OK, let’s be precise: the probability of the particle being observed in any interval is proportional to the length of that interval.

And the “gas” is not at internal equilibrium because we have moving particles within it. That’s why I don’t like thinking of thermal equilibrium as internal thermal equilibrium. I could draw a line at 3 meters and considered the entire system to comprise of sub-system A to the left of that line [0,3] with sub-system B to the right of that line (3,10]. Therefore at every possible instant the temperature between the two subsystems is unequal, the two subsystems are not in thermal equilibrium, and the combined system as a whole is not in a state of internal equilibrium. Not being in equilibrium, entropy can fluctuate (both ways if we aren’t assuming the second law).

But all gases consist of moving particles. “Internal thermal equilibrium” simply means no heat flows between any two subsystems. If the temperature of two subsystems is unequal, then the entire system is still out of thermal equilibrium.

And, of course, a system at thermal equilibrium will experience microscopic fluctuations as usual. It is incorrect to say it is not at equilibrium; “equilibrium” does not mean “no motion”.

That is also what Mr. Eastman told me - I could not substitute dQ[SUB]AuB[/SUB]/T[SUB]AuB[/SUB] for dS[SUB]AuB[/SUB] because that formula only applies if the combined system is in a state of (internal) equilibrium. I hate bothering him but I still don’t understand why the entropy formula requires internal equilibrium.

What is your reasoning that leads you to believe it does not?
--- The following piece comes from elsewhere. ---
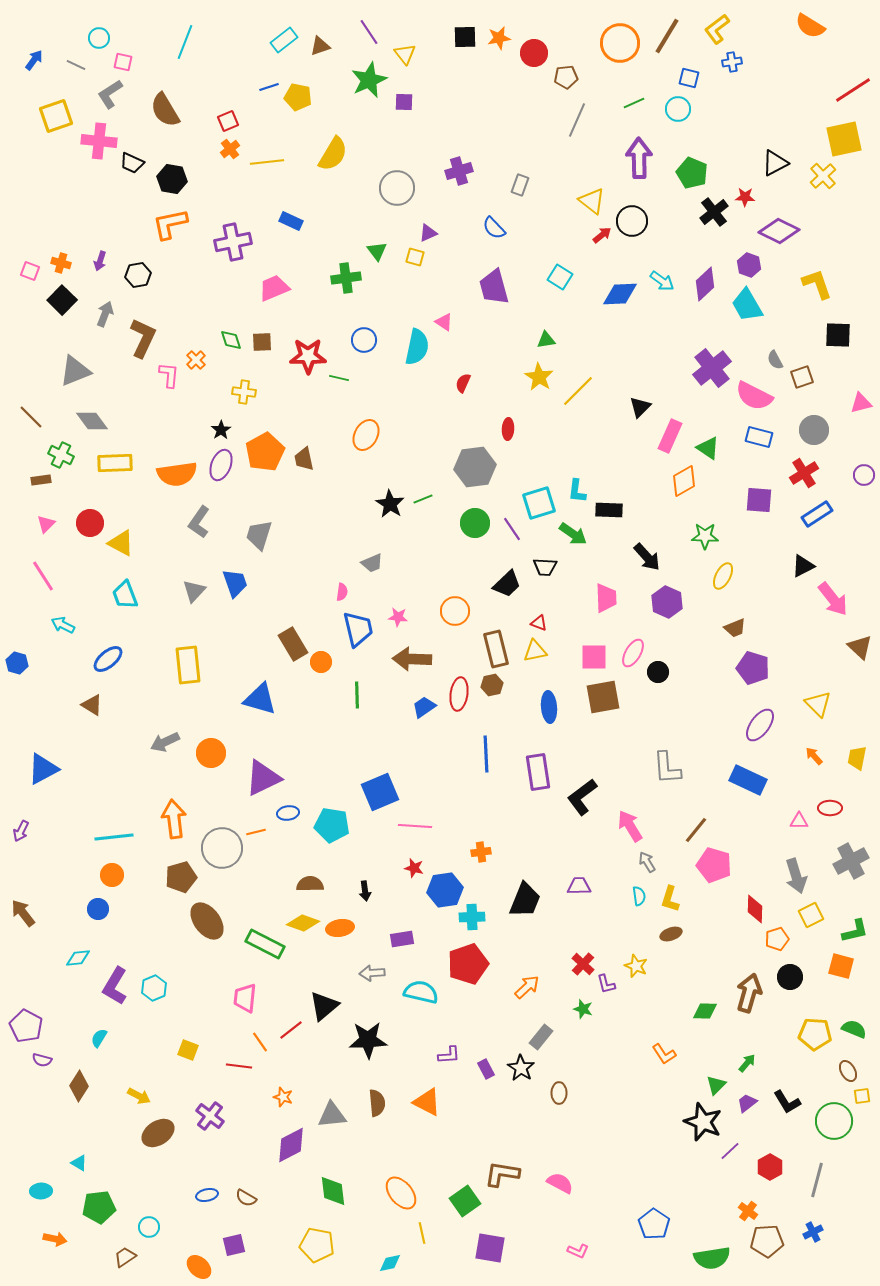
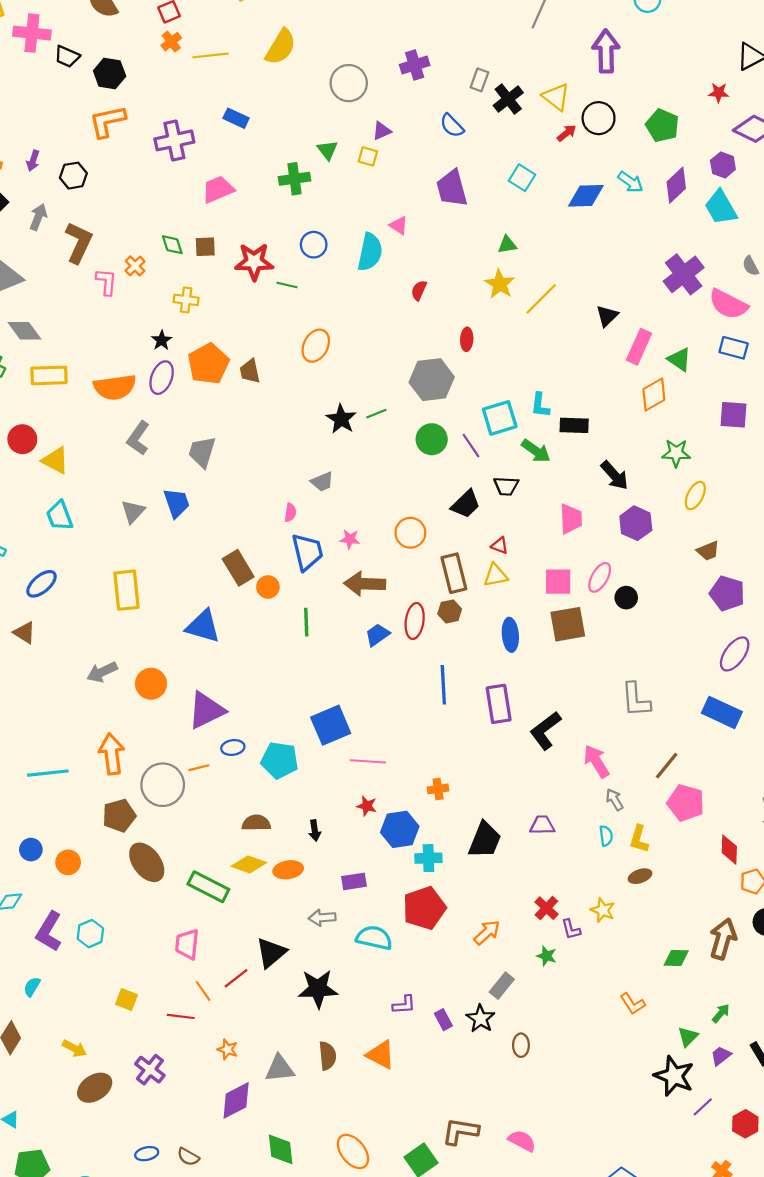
green pentagon: (692, 173) -> (662, 126), moved
black cross: (714, 212) -> (508, 99), moved
orange circle: (112, 875) -> (68, 862), moved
How exactly do you propose to define temperature of a system not at thermal equilibrium? Don’t say, “use a thermometer,” because one side might be hot and the other cold. And the microscopic definition assumes equilibrium as well.

Look, I honestly think you should carefully work through all the exercises on that web page (or any similar text). You can’t help but encounter all these definitions and concepts.